In Revision D, the motor+ and motor- terminals are held at +12V (so effectively 0V across them). When a rotation is commanded, one of the terminals drops to 0V, giving you a difference of 12V across the two terminals and engaging the motor. In Revision F they decided that holding the motor terminals at 12V is bad, just in case there’s a short somewhere. So now the terminals stay at 0V, and when a move is commanded the relevant terminal jumps to 12V. If you simply have a motor connected across the terminals then there’s effectively no difference. In revision D you have a difference of 0V until you command a move, at which point one of the terminals drops to 0 and you get you 12V difference. In Revision F they two are at 0 until a move is commanded, at which point one jumps to 12V.

However. We use a large motor to drive our large dome, so we don’t/can’t drive the motor directly from the card. We instead use the voltage from the card to trigger our large external relays, which then engage the motor. And this was wired up in such a way to expect 12V on the motor terminals, with 0v commanding a move. This was accomplished by a jumper on one of the connection block connections (on the back left of the rotation box), between the 12V connection and the relay connection. Removing this jumper set the relays back to 0V and has them trigger when the MaxDome card motor terminals are at 12V (i.e. the new card behaviour). It’s important to be aware of this behaviour for the future. We returned our faulty card to be repaired, and so now have a spare Revision D card (in the computer room downstairs). We’ll have to be careful about the wiring if we use it to replace a card in the future. The dome shutter is still wired up to use a Revision D card, the rotation box is wired for Revision F.

Weather sensing is provided by a Boltwood CloudSensor II. This will provide information regarding wind speed, humidity, cloud cover, temperature, rain, and dew point. If the weather is deemed unsafe, ACP Scheduler will not operate the observatory- it waits for at least ten minutes of continuous “safe” weather before attempting to observe. Note that the automatic weather script will trigger for unsafe weather even if you are observing manually. Nevertheless, you should probably not run Scheduler if it is likely to rain or the conditions look bad.

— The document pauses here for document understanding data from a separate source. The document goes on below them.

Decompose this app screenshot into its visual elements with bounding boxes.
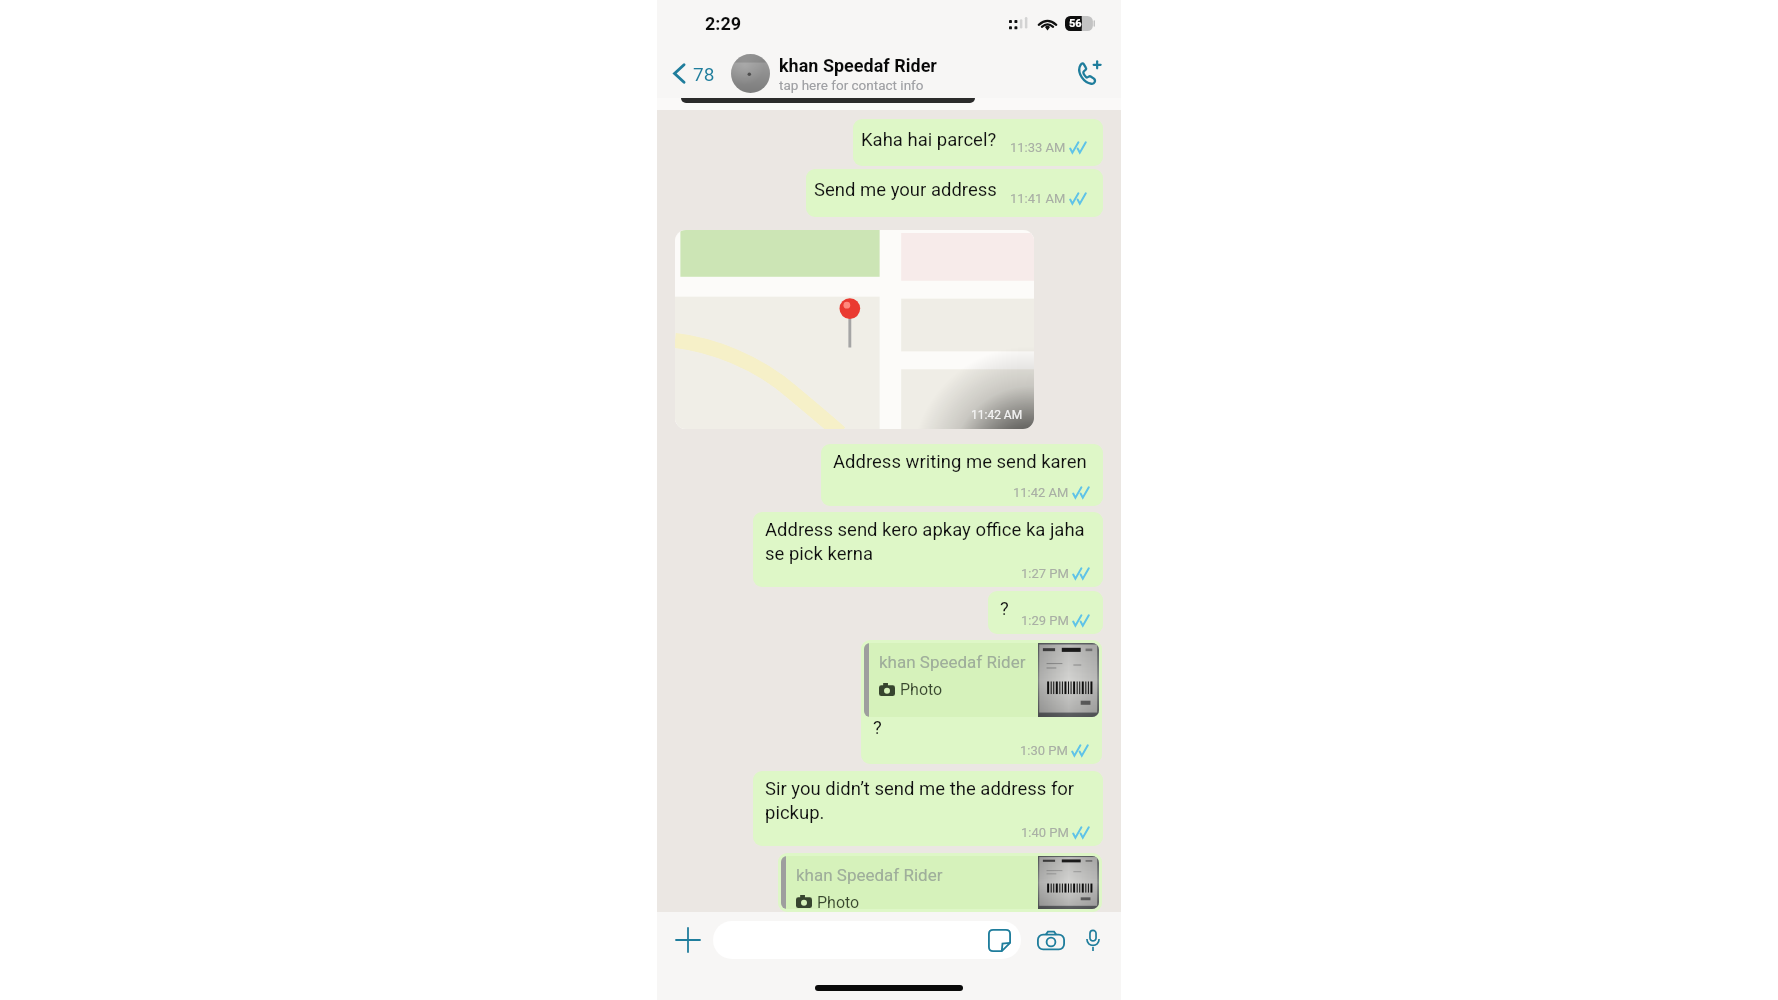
button[interactable]: Contact photo <box>731 54 1071 93</box>
button[interactable]: Address send kero apkay office ka jaha s… <box>753 512 1103 587</box>
button[interactable]: Sir you didn’t send me the address for p… <box>753 771 1103 846</box>
other: Contact photo <box>731 54 770 93</box>
staticText: 11:42 AM <box>971 408 1023 422</box>
staticText: Photo <box>900 680 943 699</box>
button[interactable]: Address writing me send karen <box>821 444 1103 506</box>
staticText: Address writing me send karen <box>833 451 1087 473</box>
button[interactable]: Attach <box>671 923 705 957</box>
button[interactable]: Stickers <box>988 929 1011 952</box>
staticText: 1:30 PM <box>1020 743 1068 758</box>
staticText: Kaha hai parcel? <box>861 129 997 151</box>
button[interactable]: Voice message <box>1079 926 1107 954</box>
staticText: 78 <box>693 63 715 85</box>
staticText: 1:29 PM <box>1021 613 1069 628</box>
staticText: ? <box>1000 598 1009 620</box>
staticText: ? <box>873 717 882 739</box>
button[interactable]: Kaha hai parcel? <box>853 119 1103 166</box>
staticText: Address send kero apkay office ka jaha s… <box>765 519 1093 565</box>
button[interactable]: khan Speedaf Rider <box>778 853 1102 912</box>
button[interactable]: Send me your address <box>806 169 1103 217</box>
staticText: tap here for contact info <box>779 77 924 93</box>
button[interactable]: ? <box>988 591 1103 634</box>
button[interactable]: Back to chats, 78 unread <box>669 56 719 91</box>
staticText: khan Speedaf Rider <box>779 55 937 76</box>
staticText: 1:40 PM <box>1021 825 1069 840</box>
button[interactable]: khan Speedaf Rider <box>861 640 1102 764</box>
staticText: 11:33 AM <box>1010 140 1066 155</box>
staticText: 2:29 <box>705 13 742 34</box>
staticText: Photo <box>817 893 860 909</box>
staticText: 11:42 AM <box>1013 485 1069 500</box>
staticText: Send me your address <box>814 179 997 201</box>
staticText: khan Speedaf Rider <box>879 652 1026 672</box>
staticText: 1:27 PM <box>1021 566 1069 581</box>
button[interactable]: Camera <box>1035 924 1067 956</box>
staticText: Sir you didn’t send me the address for p… <box>765 778 1093 824</box>
staticText: khan Speedaf Rider <box>796 865 943 885</box>
staticText: 56 <box>1069 17 1082 30</box>
staticText: 11:41 AM <box>1010 191 1066 206</box>
button[interactable]: Location photo <box>675 230 1034 429</box>
button[interactable]: Voice call <box>1071 56 1105 90</box>
button[interactable]: Message <box>713 921 1021 959</box>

Power to the hardware, dome, and telescope are controlled through two internet-connected power strips. tmopower1 is located next to the desk (western side of room). Most of the power sockets on the strips are labeled in the power control interfaces. Socket 1 controls the telescope power; note that turning this off will turn off power to TMOPower2 and all of its sockets! Socket 2 should never be left powered on!

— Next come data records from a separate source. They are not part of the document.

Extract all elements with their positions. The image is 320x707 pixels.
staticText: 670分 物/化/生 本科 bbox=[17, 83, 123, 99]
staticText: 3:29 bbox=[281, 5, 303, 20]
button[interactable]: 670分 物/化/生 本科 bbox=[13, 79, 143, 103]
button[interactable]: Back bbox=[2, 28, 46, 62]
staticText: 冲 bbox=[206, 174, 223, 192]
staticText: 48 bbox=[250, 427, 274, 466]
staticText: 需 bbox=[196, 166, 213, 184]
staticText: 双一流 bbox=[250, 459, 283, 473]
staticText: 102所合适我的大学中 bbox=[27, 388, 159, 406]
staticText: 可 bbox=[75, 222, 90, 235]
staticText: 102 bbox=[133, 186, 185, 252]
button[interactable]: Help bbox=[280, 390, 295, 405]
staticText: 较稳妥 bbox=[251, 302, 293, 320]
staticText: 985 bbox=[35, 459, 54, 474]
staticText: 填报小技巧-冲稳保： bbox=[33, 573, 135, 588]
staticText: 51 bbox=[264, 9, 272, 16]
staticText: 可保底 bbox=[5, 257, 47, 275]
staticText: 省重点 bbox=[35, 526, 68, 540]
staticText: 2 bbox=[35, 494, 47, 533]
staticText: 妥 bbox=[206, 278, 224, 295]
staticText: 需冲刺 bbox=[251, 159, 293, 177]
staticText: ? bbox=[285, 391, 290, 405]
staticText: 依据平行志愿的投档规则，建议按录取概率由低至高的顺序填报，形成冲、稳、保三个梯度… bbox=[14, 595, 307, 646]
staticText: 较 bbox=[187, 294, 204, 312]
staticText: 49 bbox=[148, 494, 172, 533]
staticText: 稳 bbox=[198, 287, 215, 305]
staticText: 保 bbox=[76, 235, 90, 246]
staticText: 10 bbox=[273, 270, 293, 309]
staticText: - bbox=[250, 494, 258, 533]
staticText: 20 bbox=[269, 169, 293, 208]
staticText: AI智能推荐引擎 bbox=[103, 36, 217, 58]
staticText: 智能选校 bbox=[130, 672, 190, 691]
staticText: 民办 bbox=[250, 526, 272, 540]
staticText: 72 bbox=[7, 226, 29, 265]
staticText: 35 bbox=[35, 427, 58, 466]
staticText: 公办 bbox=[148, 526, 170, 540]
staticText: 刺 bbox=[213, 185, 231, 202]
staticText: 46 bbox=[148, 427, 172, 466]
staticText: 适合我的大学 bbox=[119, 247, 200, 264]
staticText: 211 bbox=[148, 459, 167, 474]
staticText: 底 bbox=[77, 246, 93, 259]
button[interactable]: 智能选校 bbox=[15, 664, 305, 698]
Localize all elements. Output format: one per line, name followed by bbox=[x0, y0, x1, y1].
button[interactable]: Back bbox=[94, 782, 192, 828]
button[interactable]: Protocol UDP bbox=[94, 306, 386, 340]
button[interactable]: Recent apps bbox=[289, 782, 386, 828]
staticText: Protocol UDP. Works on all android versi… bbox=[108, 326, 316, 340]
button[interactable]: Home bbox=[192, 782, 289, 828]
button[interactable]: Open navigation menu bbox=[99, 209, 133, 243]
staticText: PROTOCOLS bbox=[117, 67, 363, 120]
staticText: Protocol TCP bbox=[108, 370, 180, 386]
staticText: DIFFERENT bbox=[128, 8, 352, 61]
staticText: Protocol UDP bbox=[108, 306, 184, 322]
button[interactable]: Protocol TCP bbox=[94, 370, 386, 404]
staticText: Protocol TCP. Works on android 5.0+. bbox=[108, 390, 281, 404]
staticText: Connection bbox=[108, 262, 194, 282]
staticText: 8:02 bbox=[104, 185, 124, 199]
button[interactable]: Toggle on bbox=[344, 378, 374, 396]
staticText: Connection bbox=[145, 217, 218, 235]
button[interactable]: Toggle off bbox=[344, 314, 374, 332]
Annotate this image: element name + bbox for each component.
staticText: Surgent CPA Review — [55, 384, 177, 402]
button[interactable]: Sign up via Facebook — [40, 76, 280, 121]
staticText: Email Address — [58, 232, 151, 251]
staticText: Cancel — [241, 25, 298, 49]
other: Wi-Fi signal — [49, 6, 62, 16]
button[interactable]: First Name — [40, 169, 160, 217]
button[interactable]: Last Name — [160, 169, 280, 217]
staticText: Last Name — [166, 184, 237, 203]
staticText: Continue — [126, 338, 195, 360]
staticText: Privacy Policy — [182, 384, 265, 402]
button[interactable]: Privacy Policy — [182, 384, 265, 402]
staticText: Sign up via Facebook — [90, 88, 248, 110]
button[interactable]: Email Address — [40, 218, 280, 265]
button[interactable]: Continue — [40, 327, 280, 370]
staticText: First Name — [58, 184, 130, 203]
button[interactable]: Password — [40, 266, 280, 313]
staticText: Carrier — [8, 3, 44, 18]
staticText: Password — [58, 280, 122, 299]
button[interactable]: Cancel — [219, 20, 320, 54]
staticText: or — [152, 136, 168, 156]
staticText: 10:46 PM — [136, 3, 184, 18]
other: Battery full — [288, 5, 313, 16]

tmopower2 is physically mounted on the telescope itself, and controls power to the instrumentation and associated hardware. Note that this powerswitch is itself powered through the telescope power, so will only be reachable if the telescope power is on on TMOPower1.

Internet access is through a small wireless antenna on the southern side of the building, underneath the dome and pointed at the nearby radio tower. There have been instances where this antenna was vandalized or wind knocked it down; if this happens you may have little to no internet connectivity, which is bad.

The observatory does not have running water, so if you are going up to clean (or you want drinking water) you need to bring your own supply.

In the dome room itself, the desk on the western side of the room has a laptop in the bottom drawer, which is useful if you need to control the observatory while you are there. This room also contains a tool chest and a cabinet with various parts, including spare telescope counterweights. The orange cart is a hydraulic platform which can be raised via the foot pedal, and provides an alternative to a ladder.

Horizon limiter: If the telescope gets too close to the horizon, the motor will shut off. It shouldn't be triggered in normal operation, as ACP Scheduler won't observe anything beneath 20° of the horizon. If it is, however, it requires a manual override to bring back; contact Jon or Zach about this.